Question

Please solve giving step-by-step detail:
lim x-> pi/2 (tanx(^cosx))

Answer 1

Let A=lim x->pi/2 (tanx)^cosx. Put both sides inside ln function:
\[\ln A=\ln[\lim_{x \rightarrow \frac{ \pi }{ 2 }}\tan x ^{\cos x}]\]
Limit and ln function can be replaced:
\[\ln [\lim_{x \rightarrow \frac{ \pi }{ 2 }} \tan x ^{\cos x}]=\lim_{x \rightarrow \frac{ \pi }{ 2 }}[\ln (\tan x)^{\cos x}]\]
Use now property of ln function:
\[\ln Y ^{Z}=Z*\ln Y\]
\[\lim_{x \rightarrow \frac{ \pi }{ 2 }}[(\cos x)*\ln \tan x]\]. You can write this as:
\[\lim_{x \rightarrow \frac{ \pi }{ 2 }}[\frac{ \ln \tan x }{ \cos x}]\]
These form is inf/inf and you can aply l'hopital rule:
\[=\lim_{x \rightarrow \frac{ \pi }{ 2 }}\frac{ \frac{ 1 }{ \tan x* \cos ^{2} x} }{ \frac{ \sin x }{ \cos ^{2}x }}\]
Simplyfing these:\[\lim_{x \rightarrow \frac{ \pi }{ 2 }}\frac{ \cos x }{ \sin ^{2} x}=0\]
And now recall that ln(A)=0, where A is solution to given limit.

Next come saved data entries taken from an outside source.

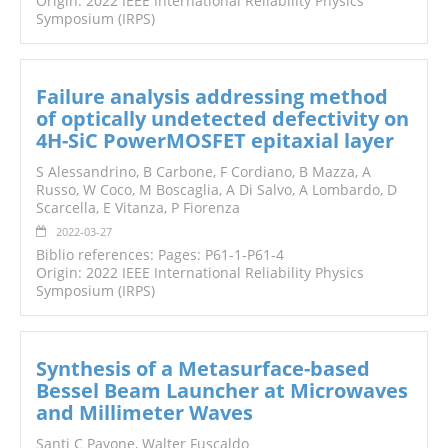
Origin: 2022 IEEE International Reliability Physics
Symposium (IRPS)
Failure analysis addressing method
of optically undetected defectivity on
4H-SiC PowerMOSFET epitaxial layer
S Alessandrino, B Carbone, F Cordiano, B Mazza, A
Russo, W Coco, M Boscaglia, A Di Salvo, A Lombardo, D
Scarcella, E Vitanza, P Fiorenza
2022-03-27
Biblio references: Pages: P61-1-P61-4
Origin: 2022 IEEE International Reliability Physics
Symposium (IRPS)
Synthesis of a Metasurface-based
Bessel Beam Launcher at Microwaves
and Millimeter Waves
Santi C Pavone, Walter Fuscaldo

Function ln(Y) is equal to
0 only if its argument Y is equal to 1, so we get that A=1 and solution to given limit
is 1.

Answer 2

How did u get (ln tanx)/cos x ??

Answer 3

I made mistake in typing, correct is:\[\frac{ \ln \tan x }{ \frac{ 1 }{cosx} }\]